The IAP trials applied to conscious human and anesthetized dogs were different in the isolation of the upper airways and mouth. In the conscious human study, the exhaled protein was collected through a filter connected to a mouthpiece. IAP was applied with the subject breathing through the mouth that may wash out protein from the oral cavity in addition to airways and lungs, affecting the protein quantitative results. However, in the anesthetized dog study, IAP was connected to an endotracheal tube that resulted in the square-wave vibration applied only to sublaryngeal airways and lungs which excludes contamination of the filter sample from the oral cavity for the quantitative analysis. Protein concentration was increased in both study suggesting that the IAP method can increase the amount of protein and other molecules from the lower airways and lung. To exclude the contribution of saliva contamination in the exhaled breath samples, a saliva amylase test needs to be performed in the future studies, although it has been demonstrated that saliva is the source of less than 10% of respiratory droplets .

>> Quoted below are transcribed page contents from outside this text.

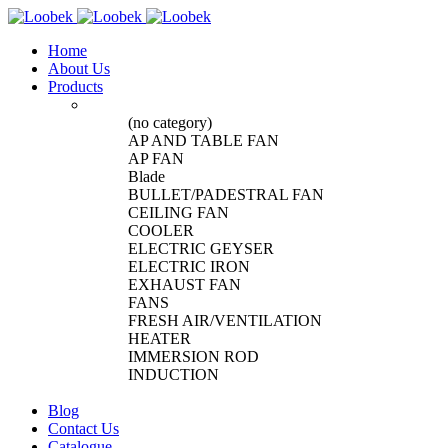
Home
About Us
Products
(no category)
AP AND TABLE FAN
AP FAN
Blade
BULLET/PADESTRAL FAN
CEILING FAN
COOLER
ELECTRIC GEYSER
ELECTRIC IRON
EXHAUST FAN
FANS
FRESH AIR/VENTILATION
HEATER
IMMERSION ROD
INDUCTION
Blog
Contact Us
Catalogue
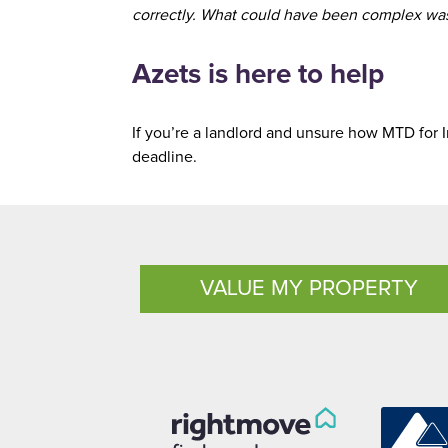
correctly. What could have been complex was 
Azets is here to help
If you’re a landlord and unsure how MTD for I
deadline.
VALUE MY PROPERTY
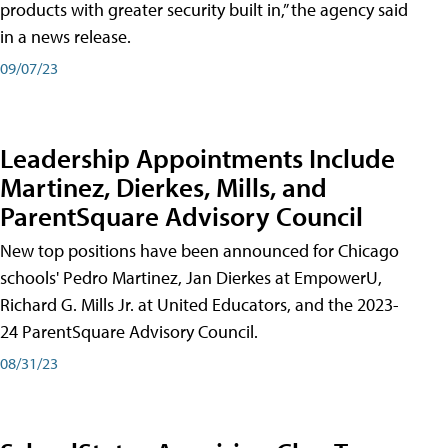
products with greater security built in,” the agency said
in a news release.
09/07/23
Leadership Appointments Include
Martinez, Dierkes, Mills, and
ParentSquare Advisory Council
New top positions have been announced for Chicago
schools' Pedro Martinez, Jan Dierkes at EmpowerU,
Richard G. Mills Jr. at United Educators, and the 2023-
24 ParentSquare Advisory Council.
08/31/23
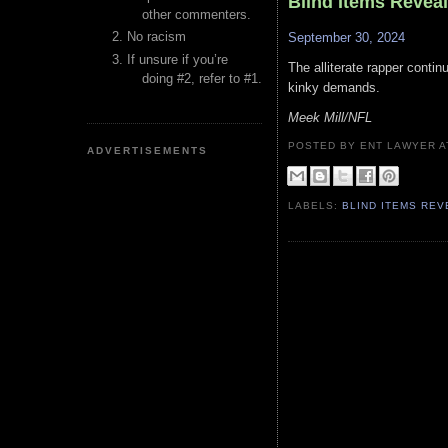
Blind Items Revea
other commenters.
No racism
September 30, 2024
If unsure if you’re
The alliterate rapper conti
doing #2, refer to #1.
kinky demands.
Meek Mill/NFL
POSTED BY ENT LAWYER
ADVERTISEMENTS
LABELS:
BLIND ITEMS RE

The limitation of the present study was recruiting healthy human as experimental subjects that may not represent the effect of IAP on increasing exhaled substances in patients. In addition, we measured the quantity of total protein in exhaled breath in lack of biomarkers of respiratory disease in healthy subjects that is difficult to state the IAP device would specifically washout certain biomarker for the diagnosis of respiratory diseases. Therefore, further studies need to be done to demonstrate the effect of IAP on increasing biomarkers in exhaled breathe for the diagnosis of specific respiratory diseases.

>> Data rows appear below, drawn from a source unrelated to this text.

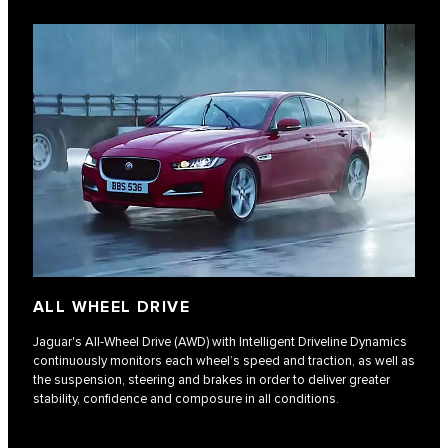
ALL WHEEL DRIVE
Jaguar's All-Wheel Drive (AWD) with Intelligent Driveline Dynamics
continuously monitors each wheel’s speed and traction, as well as
the suspension, steering and brakes in order to deliver greater
stability, confidence and composure in all conditions.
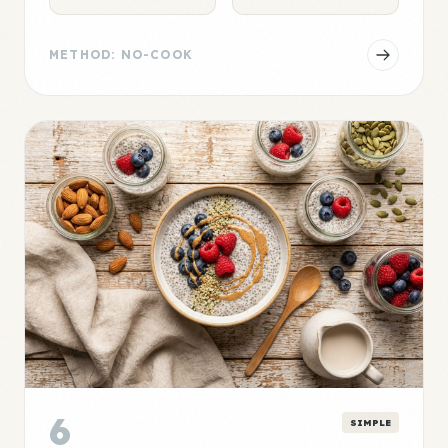
METHOD: NO-COOK
6
SIMPLE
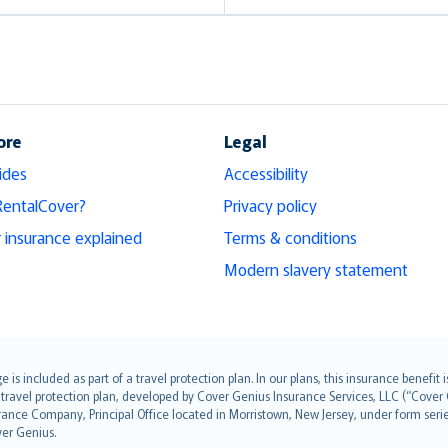
ore
Legal
ides
Accessibility
RentalCover?
Privacy policy
r insurance explained
Terms & conditions
Modern slavery statement
s included as part of a travel protection plan. In our plans, this insurance benef
travel protection plan, developed by Cover Genius Insurance Services, LLC (“Cover 
ance Company, Principal Office located in Morristown, New Jersey, under form series
ver Genius.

In conclusion, non-invasive IAP increased the amount of exhaled protein without causing respiratory discomfort. The use of IAP has potential for increasing the sensitivity of exhalate monitoring and diagnosis of respiratory infection, inflammation and other pulmonary diseases.

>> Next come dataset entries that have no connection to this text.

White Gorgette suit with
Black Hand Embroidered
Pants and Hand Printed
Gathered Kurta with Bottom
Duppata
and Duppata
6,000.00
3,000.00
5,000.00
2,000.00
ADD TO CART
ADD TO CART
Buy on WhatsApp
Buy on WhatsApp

Figure 1: Experimental set up.
Figure 2: Respiratory parameters in control and IAP trials in conscious humans (A) Mean ETCO2; (B) Mean heart rate (C) Mean respiratory frequency. The * indicates a significant difference, p<0.05. Error bar represents SE.
Figure 3: Respiratory parameters in control and IAP trials in dogs (A) Mean ETCO2 (B) Mean heart rate. Error bar represents SE.
Figure 4: Total quantity of exhaled protein in control and IAP trials in humans. The * indicates a significant difference, p<0.05. The ** indicates a significant difference, p<0.01. Error bar represents SE.
Figure 5: Total quantity of exhaled protein in control and IAP trials in dogs. The ** indicates a significant difference, p<0.01. Error bar represents SE.
Figure 6: Respiratory perception in humans (A) Air hunger, (B) Effort of breathing, (C) Sense of unpleasantness and (D) Sense of suffocation.
C: Control trial; I: IAP trial. Error bar represents SE.